> **Description of the task**: The expected answer is the set of lines in the data below between the line holding "Vælg en mulighed..." and the line holding "et à ses besoins stratégiques. Le plus", inclusive, written out exactly.

> **Stored data**:
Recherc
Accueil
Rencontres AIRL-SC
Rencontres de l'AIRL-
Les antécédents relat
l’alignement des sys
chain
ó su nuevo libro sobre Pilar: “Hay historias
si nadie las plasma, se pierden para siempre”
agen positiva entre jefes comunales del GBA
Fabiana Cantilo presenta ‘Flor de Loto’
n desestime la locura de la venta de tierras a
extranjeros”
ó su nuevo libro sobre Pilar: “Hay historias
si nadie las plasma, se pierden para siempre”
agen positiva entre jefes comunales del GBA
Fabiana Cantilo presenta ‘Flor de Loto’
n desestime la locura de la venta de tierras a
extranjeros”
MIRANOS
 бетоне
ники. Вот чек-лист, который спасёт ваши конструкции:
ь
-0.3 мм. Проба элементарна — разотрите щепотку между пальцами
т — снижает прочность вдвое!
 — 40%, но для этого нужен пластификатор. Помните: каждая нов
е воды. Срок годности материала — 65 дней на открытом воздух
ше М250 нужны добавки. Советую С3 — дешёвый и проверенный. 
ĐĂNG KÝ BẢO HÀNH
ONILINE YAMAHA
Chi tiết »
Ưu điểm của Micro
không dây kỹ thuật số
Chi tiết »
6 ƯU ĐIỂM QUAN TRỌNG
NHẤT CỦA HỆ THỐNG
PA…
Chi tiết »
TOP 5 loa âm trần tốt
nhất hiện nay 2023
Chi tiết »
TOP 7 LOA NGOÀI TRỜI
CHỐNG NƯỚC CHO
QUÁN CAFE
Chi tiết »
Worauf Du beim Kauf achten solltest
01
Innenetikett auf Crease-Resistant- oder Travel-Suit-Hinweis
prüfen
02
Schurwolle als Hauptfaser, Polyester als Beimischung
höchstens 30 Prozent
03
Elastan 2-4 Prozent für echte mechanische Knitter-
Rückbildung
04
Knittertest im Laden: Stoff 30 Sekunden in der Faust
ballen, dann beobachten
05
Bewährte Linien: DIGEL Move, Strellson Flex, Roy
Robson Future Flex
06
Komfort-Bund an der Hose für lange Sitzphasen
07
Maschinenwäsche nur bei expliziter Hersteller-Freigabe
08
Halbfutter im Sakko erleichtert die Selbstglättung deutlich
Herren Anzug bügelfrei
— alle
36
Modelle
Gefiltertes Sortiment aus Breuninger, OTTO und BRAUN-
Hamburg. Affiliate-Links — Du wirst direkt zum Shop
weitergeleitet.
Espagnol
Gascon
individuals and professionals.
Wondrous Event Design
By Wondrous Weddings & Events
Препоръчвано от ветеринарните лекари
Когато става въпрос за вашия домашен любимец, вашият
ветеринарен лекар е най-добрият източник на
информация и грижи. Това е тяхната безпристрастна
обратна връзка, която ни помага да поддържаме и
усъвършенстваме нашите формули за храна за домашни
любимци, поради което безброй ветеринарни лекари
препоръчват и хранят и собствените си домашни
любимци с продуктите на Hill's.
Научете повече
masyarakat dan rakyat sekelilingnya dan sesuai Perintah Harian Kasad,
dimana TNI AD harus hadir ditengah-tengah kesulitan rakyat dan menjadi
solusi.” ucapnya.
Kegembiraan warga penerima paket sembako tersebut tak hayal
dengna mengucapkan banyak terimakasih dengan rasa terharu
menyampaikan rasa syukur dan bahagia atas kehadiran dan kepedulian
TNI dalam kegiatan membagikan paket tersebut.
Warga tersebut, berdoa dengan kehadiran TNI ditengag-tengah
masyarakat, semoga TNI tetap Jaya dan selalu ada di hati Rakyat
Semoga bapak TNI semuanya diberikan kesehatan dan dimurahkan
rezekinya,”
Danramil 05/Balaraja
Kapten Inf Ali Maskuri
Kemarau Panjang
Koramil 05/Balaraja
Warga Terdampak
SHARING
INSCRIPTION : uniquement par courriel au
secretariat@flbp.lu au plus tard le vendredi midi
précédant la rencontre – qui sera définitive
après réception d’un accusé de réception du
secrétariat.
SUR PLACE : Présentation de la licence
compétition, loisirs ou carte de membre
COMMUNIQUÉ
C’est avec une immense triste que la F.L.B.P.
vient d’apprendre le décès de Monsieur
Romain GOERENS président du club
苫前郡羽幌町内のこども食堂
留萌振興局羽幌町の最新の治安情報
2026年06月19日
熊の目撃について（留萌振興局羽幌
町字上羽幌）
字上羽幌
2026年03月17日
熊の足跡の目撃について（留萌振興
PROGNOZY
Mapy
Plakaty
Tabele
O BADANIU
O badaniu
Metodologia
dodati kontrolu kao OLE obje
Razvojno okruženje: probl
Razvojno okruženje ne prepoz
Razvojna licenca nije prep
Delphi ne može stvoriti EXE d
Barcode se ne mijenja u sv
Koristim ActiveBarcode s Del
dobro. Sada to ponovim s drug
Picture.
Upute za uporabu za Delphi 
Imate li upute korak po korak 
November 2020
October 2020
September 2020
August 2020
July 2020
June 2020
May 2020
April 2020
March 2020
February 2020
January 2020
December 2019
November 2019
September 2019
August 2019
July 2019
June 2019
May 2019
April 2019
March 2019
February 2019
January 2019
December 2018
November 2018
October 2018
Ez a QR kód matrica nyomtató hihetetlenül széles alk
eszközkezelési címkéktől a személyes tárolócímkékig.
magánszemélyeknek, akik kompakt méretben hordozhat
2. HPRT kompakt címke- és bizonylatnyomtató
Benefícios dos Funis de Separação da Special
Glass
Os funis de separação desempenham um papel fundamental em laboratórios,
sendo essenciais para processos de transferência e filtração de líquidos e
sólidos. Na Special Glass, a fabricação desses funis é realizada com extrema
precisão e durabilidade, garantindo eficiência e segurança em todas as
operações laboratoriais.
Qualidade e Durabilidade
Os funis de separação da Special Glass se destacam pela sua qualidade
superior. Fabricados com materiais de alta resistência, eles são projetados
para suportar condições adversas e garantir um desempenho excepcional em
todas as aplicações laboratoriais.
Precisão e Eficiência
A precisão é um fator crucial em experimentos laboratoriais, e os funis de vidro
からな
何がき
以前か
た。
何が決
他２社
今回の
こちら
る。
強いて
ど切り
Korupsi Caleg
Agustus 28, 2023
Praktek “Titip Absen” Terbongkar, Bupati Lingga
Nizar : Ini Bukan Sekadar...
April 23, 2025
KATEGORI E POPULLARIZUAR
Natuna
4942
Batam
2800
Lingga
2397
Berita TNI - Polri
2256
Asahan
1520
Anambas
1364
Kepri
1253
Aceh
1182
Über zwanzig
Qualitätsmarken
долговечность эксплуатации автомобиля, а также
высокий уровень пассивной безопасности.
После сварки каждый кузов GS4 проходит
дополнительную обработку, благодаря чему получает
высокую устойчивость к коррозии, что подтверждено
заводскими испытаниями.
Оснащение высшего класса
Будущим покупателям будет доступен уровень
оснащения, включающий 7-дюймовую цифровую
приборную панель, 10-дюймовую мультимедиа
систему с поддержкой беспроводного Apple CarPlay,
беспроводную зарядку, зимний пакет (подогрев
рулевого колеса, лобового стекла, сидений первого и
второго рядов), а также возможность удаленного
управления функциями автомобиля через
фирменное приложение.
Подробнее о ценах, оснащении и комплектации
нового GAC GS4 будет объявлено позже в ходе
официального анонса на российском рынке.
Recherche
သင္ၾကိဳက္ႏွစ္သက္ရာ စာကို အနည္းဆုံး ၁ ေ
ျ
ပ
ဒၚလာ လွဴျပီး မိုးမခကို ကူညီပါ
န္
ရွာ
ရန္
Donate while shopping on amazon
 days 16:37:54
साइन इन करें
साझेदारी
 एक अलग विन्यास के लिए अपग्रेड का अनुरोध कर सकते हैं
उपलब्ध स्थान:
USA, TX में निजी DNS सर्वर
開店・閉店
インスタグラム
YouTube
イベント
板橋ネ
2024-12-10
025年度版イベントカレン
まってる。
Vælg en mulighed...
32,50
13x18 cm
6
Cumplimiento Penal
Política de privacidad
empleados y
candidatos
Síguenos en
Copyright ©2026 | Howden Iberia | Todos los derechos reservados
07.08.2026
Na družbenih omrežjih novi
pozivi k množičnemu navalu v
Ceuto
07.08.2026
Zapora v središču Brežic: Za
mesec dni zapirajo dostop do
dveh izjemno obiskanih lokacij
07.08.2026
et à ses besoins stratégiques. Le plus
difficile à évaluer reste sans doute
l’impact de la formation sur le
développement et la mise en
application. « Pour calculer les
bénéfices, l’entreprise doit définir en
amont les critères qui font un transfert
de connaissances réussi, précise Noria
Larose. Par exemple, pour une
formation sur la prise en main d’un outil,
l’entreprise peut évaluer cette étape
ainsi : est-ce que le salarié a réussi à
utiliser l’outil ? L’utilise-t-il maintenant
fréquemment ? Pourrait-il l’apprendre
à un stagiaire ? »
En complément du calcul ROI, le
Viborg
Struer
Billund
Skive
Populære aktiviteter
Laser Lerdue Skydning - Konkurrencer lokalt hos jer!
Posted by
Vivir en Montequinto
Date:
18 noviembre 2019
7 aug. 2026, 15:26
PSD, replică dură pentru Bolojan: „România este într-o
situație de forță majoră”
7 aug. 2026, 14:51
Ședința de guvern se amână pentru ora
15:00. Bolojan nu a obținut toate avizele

> **Solved exercise**:
Vælg en mulighed...
32,50
13x18 cm
6
Cumplimiento Penal
Política de privacidad
empleados y
candidatos
Síguenos en
Copyright ©2026 | Howden Iberia | Todos los derechos reservados
07.08.2026
Na družbenih omrežjih novi
pozivi k množičnemu navalu v
Ceuto
07.08.2026
Zapora v središču Brežic: Za
mesec dni zapirajo dostop do
dveh izjemno obiskanih lokacij
07.08.2026
et à ses besoins stratégiques. Le plus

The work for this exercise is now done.